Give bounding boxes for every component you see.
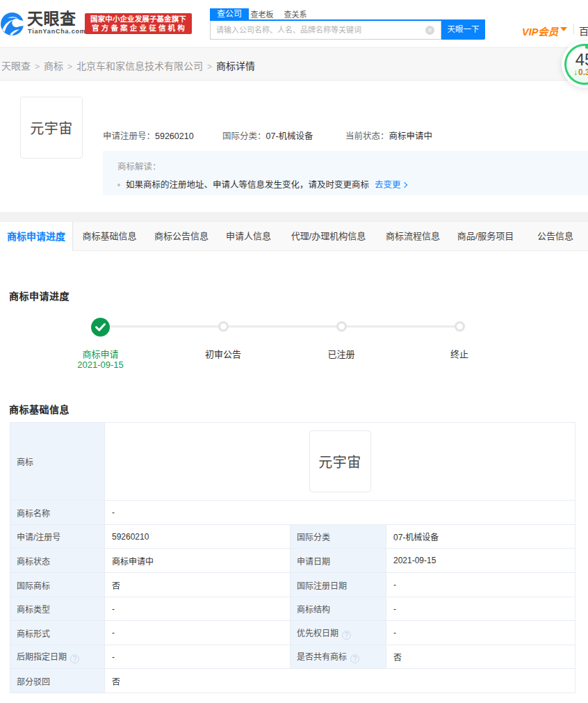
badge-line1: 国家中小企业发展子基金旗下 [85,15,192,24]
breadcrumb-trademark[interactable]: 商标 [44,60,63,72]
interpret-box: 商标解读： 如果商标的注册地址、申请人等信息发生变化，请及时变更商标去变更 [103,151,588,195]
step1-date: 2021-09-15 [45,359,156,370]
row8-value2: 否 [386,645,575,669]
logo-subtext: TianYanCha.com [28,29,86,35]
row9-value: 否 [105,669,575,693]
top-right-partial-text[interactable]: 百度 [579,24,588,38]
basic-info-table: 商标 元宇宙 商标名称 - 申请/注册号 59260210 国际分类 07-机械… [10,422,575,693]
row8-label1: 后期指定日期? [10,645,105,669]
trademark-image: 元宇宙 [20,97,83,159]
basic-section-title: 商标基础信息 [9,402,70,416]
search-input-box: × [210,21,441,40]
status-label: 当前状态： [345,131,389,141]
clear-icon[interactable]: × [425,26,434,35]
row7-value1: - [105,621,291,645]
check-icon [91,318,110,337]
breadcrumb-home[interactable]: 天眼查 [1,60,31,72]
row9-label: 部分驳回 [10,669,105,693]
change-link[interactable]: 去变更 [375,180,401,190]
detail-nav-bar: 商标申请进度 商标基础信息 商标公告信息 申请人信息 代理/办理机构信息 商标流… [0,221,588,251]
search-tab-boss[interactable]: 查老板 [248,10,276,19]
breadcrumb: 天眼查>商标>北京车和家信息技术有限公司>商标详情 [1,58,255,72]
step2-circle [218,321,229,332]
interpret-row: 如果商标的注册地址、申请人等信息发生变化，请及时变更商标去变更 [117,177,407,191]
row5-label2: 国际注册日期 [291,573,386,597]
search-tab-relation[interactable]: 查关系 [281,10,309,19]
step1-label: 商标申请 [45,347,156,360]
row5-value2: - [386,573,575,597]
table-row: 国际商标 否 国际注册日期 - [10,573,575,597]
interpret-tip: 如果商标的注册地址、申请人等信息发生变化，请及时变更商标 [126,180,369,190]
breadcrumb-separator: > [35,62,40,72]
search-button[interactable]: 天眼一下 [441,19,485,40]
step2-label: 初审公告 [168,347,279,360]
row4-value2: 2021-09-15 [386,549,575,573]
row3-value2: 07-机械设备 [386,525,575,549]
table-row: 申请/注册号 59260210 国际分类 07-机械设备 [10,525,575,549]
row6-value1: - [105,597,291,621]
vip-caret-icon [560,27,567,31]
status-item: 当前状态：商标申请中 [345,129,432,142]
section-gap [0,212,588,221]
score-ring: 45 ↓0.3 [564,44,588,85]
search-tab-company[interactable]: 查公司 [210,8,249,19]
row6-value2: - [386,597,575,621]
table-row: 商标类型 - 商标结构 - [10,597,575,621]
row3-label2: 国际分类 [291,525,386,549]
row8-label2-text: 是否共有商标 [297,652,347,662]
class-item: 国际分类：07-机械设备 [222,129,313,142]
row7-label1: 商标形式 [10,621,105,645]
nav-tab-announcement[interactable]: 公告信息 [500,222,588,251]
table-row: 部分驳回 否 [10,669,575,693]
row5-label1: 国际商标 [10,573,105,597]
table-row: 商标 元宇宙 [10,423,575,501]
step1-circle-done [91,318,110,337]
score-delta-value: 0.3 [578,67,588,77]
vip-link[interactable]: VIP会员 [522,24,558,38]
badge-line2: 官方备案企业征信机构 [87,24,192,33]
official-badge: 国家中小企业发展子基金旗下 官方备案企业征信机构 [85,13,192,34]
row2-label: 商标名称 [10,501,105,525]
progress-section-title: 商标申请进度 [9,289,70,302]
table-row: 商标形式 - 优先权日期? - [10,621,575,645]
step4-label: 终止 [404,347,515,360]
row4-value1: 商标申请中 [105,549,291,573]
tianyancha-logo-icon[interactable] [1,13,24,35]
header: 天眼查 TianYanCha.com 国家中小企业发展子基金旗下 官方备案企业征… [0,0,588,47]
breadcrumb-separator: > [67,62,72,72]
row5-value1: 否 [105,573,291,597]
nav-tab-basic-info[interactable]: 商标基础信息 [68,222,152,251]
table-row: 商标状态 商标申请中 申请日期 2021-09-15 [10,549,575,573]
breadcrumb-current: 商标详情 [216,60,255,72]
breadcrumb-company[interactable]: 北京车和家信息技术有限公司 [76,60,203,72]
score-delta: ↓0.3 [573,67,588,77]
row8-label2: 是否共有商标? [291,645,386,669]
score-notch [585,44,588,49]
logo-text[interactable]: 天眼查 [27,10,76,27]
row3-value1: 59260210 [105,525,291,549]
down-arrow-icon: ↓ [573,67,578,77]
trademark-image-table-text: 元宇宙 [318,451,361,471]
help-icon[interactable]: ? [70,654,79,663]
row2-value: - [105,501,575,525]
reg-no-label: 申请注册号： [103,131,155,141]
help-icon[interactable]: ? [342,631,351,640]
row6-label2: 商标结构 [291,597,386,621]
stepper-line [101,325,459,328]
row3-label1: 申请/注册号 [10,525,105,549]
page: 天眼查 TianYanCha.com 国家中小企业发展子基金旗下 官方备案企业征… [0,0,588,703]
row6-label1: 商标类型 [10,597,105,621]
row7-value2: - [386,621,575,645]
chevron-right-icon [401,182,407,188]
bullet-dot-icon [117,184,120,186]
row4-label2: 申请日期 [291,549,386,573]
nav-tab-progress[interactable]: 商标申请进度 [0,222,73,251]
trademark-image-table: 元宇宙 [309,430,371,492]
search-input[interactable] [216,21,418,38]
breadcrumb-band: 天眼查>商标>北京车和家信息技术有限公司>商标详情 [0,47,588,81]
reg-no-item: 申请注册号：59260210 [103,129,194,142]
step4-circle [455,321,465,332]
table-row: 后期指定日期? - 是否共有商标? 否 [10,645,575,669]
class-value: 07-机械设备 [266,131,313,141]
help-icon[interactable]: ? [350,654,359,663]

########################################

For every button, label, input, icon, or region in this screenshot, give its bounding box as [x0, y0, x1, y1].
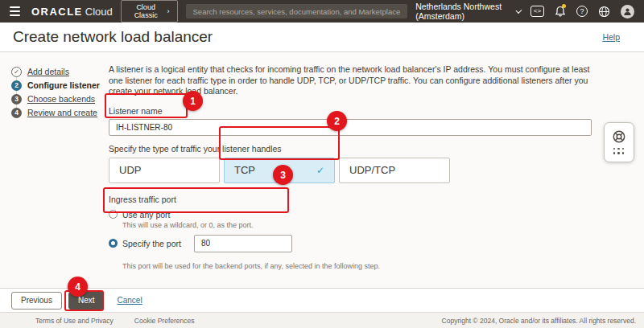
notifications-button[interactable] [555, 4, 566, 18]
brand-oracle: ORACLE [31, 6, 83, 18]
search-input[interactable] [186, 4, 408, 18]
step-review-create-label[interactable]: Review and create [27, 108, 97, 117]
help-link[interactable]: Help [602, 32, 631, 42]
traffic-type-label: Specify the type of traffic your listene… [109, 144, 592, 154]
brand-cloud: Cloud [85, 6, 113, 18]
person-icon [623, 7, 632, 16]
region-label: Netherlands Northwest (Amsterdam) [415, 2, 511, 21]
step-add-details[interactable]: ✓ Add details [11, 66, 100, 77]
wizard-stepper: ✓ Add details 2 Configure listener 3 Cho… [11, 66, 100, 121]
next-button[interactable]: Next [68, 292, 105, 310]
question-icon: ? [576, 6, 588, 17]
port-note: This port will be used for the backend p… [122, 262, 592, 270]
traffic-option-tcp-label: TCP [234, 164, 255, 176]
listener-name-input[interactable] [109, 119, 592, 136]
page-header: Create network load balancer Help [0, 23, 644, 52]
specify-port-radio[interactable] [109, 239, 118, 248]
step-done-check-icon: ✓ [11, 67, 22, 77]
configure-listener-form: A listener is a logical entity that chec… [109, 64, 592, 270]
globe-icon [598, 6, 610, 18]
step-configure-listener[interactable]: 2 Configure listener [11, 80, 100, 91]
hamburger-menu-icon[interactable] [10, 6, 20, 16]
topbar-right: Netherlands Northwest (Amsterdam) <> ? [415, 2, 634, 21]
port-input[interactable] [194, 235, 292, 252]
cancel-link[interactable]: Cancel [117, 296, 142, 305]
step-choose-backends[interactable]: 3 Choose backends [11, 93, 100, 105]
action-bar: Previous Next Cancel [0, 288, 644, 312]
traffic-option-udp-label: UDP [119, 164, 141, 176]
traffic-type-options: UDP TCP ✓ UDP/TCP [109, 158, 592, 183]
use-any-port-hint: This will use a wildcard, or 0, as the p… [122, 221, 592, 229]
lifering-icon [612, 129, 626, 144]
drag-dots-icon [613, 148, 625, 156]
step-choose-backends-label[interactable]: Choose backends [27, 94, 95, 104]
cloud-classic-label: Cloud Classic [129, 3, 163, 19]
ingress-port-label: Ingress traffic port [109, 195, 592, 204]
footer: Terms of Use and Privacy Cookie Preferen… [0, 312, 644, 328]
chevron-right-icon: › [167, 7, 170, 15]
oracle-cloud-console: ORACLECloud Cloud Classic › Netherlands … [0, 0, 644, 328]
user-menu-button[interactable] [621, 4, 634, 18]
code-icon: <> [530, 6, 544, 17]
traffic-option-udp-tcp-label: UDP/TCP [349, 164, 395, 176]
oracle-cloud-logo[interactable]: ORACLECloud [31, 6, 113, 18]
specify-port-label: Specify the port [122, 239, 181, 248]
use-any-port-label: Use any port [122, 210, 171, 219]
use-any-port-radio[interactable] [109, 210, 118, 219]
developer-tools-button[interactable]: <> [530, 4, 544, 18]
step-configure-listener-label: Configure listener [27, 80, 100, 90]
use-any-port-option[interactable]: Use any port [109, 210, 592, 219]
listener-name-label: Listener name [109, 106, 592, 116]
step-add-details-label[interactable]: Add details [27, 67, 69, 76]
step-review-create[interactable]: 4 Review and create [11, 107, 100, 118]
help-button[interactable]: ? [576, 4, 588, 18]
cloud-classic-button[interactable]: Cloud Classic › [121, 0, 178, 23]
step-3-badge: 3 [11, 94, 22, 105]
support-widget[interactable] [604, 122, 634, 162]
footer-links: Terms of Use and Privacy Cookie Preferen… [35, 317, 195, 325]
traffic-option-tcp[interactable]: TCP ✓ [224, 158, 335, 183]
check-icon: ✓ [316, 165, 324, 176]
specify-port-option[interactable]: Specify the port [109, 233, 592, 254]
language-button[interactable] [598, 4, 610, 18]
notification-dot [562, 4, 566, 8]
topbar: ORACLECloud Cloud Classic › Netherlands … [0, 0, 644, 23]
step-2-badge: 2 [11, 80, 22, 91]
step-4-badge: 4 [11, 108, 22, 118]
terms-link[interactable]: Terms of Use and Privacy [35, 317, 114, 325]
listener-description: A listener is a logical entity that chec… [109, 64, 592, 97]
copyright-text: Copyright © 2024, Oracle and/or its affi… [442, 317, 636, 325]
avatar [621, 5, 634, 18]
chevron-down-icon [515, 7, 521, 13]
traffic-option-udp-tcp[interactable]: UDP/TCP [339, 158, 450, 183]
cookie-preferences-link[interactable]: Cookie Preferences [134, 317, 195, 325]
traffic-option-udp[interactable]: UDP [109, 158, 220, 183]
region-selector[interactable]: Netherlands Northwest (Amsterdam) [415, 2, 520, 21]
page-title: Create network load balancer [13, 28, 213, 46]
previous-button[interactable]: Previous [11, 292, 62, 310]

########################################

■ **Your objective**
Find "stepper" in the preceding records. Copy each line that holds it.

■ **Problem solution**
stepper-line [101,325,459,328]
wizard-stepper: ✓ Add details 2 Configure listener 3 Cho… [11, 66, 100, 121]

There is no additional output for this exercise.